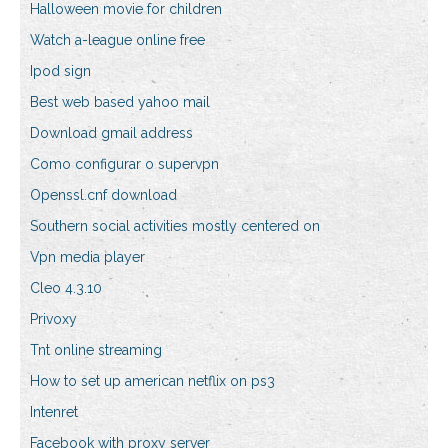
Halloween movie for children
Watch a-league online free
Ipod sign
Best web based yahoo mail
Download gmail address
Como configurar o supervpn
Openssl.cnf download
Southern social activities mostly centered on
Vpn media player
Cleo 4.3.10
Privoxy
Tnt online streaming
How to set up american netflix on ps3
Intenret
Facebook with proxy server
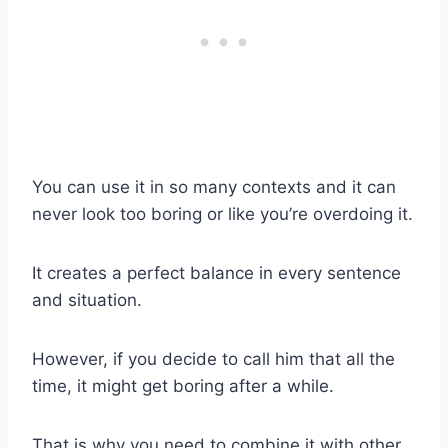
You can use it in so many contexts and it can
never look too boring or like you’re overdoing it.
It creates a perfect balance in every sentence
and situation.
However, if you decide to call him that all the
time, it might get boring after a while.
That is why you need to combine it with other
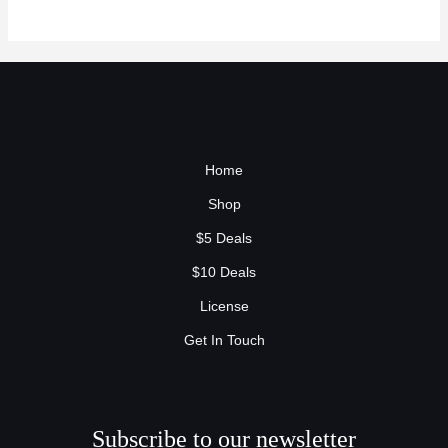
Home
Shop
$5 Deals
$10 Deals
License
Get In Touch
Subscribe to our newsletter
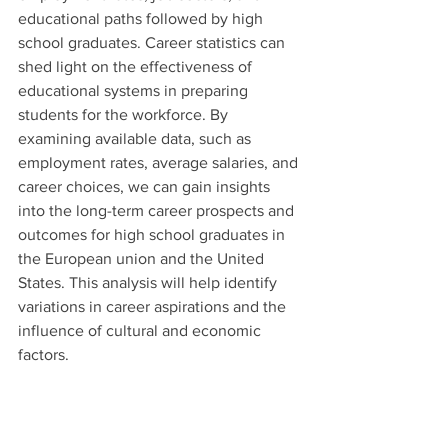
educational paths followed by high 
school graduates. Career statistics can 
shed light on the effectiveness of 
educational systems in preparing 
students for the workforce. By 
examining available data, such as 
employment rates, average salaries, and 
career choices, we can gain insights 
into the long-term career prospects and 
outcomes for high school graduates in 
the European union and the United 
States. This analysis will help identify 
variations in career aspirations and the 
influence of cultural and economic 
factors.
━━━━━━━━━━━━━━━━
Out of the material above, gather each line where "graduates" appears.

Your response:
school graduates. Career statistics can 
outcomes for high school graduates in 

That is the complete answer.